Krise im Gesundheitswesen kommt vor Verteidigungsrat

Johannis fordert Lösungen vom Gesundheitsressort

Samstag, 21. Mai 2016

Bukarest (ADZ) - Die beispiellose Krise im Gesundheitswesen kommt vor den Obersten Verteidigungsrat des Landes (CSAT). Wie Staatschef Klaus Johannis am Donnerstag mitteilte, ist das Thema auf die Tagesordnung der CSAT-Sitzung vom kommenden Freitag gesetzt worden – das Gesundheitswesen sei schließlich eine Angelegenheit der nationalen Sicherheit, so der Präsident.
Johannis erklärte, das Gesundheitsministerium bereits zu umgehenden Lösungsvorschlägen und die Geheimdienste zur zusätzlichen Informationsbeschaffung aufgefordert zu haben.

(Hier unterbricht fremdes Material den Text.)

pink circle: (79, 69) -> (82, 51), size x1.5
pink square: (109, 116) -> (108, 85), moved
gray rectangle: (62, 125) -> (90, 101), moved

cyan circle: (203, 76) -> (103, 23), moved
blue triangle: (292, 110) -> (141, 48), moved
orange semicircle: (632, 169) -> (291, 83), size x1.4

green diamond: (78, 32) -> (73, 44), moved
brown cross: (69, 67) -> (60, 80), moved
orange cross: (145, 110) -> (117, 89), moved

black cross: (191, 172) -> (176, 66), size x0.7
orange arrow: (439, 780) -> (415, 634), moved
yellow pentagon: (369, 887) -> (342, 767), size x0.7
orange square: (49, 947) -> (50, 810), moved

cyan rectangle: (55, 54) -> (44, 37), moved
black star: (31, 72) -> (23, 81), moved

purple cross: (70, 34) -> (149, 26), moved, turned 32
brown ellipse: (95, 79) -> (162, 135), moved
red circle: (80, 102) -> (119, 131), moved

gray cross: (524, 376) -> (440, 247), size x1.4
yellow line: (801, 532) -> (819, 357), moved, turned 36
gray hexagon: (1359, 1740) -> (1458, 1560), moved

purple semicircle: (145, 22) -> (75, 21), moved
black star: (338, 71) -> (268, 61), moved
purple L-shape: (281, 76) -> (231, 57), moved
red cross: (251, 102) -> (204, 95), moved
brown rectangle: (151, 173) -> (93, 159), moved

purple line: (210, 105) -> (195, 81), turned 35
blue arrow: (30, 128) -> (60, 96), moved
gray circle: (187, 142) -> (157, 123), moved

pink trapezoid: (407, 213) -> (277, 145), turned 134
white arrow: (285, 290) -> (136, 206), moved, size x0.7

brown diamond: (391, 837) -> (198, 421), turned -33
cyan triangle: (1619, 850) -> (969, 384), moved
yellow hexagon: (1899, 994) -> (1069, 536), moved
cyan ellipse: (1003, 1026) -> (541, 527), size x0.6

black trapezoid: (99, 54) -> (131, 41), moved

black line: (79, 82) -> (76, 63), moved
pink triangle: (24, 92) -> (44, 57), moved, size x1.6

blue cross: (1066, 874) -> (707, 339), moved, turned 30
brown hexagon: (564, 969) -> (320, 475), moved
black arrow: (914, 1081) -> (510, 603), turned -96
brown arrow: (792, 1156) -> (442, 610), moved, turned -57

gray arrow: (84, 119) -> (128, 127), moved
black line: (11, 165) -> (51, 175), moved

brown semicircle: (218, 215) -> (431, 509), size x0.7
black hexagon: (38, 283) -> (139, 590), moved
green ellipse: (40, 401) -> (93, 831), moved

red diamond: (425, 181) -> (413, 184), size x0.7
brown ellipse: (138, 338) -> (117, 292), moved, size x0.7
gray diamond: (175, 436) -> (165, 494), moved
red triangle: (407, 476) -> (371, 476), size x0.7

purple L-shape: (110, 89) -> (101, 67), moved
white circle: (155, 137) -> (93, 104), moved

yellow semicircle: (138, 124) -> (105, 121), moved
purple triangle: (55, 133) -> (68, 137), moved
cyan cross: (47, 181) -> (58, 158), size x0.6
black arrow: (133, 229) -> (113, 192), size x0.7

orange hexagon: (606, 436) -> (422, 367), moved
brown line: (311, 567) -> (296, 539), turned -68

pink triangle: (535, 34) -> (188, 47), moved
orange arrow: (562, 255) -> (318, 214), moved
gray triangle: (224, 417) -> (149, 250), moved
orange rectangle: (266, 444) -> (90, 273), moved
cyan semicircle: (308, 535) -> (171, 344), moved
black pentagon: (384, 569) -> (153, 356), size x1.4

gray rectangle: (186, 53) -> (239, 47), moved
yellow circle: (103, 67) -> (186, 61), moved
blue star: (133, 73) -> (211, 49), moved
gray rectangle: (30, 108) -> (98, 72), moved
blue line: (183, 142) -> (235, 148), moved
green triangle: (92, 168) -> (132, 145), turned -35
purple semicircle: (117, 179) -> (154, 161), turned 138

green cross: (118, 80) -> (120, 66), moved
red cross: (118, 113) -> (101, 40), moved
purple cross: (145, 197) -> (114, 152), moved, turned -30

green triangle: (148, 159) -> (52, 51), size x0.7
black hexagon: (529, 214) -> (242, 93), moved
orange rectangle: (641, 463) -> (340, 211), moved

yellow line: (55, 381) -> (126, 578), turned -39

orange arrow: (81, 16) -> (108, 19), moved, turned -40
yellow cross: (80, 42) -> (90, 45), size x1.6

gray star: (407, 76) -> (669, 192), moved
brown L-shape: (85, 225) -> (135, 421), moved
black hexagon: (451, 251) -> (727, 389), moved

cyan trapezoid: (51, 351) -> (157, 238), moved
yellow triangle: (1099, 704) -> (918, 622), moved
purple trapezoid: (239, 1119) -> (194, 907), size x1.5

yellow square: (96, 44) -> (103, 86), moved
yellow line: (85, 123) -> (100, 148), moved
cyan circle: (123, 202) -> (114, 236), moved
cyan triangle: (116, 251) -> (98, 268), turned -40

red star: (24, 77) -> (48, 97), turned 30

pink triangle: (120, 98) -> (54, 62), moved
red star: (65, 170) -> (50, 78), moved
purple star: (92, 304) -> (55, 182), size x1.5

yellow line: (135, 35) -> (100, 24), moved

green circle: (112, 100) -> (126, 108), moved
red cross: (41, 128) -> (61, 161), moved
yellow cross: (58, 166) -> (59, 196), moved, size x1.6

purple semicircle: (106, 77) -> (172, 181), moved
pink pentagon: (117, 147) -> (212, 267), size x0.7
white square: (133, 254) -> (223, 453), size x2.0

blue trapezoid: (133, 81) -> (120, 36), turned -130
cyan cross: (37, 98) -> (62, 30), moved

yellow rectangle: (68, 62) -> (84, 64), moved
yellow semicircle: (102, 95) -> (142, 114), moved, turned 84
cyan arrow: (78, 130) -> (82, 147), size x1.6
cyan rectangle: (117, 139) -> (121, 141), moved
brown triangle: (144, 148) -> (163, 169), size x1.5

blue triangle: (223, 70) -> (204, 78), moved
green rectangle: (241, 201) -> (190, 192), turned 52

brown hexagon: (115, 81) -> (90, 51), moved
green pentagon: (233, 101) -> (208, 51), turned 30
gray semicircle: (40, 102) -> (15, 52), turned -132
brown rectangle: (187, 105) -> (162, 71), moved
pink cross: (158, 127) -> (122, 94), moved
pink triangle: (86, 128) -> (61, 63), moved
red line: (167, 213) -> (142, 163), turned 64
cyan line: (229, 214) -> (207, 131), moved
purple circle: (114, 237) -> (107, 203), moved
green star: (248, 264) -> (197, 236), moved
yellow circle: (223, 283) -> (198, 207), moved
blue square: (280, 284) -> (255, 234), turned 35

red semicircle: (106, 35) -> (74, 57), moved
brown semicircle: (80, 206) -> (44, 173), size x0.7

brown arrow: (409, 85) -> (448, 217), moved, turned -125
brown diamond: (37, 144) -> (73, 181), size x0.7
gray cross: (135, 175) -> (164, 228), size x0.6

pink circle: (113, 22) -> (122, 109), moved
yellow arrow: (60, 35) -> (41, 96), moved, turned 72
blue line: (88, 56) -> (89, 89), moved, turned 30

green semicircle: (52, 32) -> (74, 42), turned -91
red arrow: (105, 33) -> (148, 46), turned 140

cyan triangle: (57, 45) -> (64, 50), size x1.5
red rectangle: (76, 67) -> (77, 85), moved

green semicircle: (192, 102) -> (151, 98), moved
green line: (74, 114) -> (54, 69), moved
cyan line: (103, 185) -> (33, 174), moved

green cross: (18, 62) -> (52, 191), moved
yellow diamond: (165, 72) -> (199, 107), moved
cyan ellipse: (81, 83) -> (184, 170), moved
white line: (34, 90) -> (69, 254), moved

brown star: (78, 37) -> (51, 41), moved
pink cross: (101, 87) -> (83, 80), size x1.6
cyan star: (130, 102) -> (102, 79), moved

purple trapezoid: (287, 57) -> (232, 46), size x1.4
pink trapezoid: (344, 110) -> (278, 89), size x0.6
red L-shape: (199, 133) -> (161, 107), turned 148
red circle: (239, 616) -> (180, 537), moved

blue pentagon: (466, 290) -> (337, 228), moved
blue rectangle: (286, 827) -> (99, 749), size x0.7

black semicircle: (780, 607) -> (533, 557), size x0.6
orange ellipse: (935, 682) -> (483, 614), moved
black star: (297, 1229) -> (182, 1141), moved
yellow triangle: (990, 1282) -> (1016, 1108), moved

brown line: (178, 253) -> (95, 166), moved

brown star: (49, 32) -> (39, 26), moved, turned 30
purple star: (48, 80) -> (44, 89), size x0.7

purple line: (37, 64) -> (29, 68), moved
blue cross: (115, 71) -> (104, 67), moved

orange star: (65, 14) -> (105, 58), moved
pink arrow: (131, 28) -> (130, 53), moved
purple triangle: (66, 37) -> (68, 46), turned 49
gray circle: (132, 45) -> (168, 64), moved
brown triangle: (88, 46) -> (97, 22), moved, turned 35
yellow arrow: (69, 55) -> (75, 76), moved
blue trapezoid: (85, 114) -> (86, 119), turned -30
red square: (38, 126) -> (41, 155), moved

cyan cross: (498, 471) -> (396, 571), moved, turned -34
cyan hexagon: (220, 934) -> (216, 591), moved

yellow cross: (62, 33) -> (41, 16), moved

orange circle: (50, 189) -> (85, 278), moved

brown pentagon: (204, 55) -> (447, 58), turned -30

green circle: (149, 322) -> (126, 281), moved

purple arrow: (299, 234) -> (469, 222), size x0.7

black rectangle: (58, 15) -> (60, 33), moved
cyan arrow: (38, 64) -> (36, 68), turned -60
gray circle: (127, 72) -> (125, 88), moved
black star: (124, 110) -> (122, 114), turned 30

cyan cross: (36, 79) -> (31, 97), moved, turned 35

Gleichzeitig warnte das Staatsoberhaupt vor überzogenen Erwartungen an die CSAT-Sitzung – der Verteidigungsrat könne die bestehenden Probleme nicht lösen, sondern sie lediglich besprechen sowie zu Lösungsfindungen anregen. Bezüglich des Skandals um gepanschte Biozide sagte Johannis, dass seines Erachtens der in die Kritik geratene Inlandsnachrichtendienst SRI seine Pflicht getan hat – er habe in unzähligen Berichten auf Mankos und Unregelmäßigkeiten hingewiesen, doch hätten „so manche Amtsträger die Informationsnotizen eben nicht aufmerksam genug gelesen oder bewusst in den Wind geschlagen“. Sollte sich herausstellen, dass vorsätzlich gegen das Gesetz verstoßen worden ist, so erwarte er, dass die Gesetzeshüter die Schuldigen ausfindig machen, fügte Johannis hinzu.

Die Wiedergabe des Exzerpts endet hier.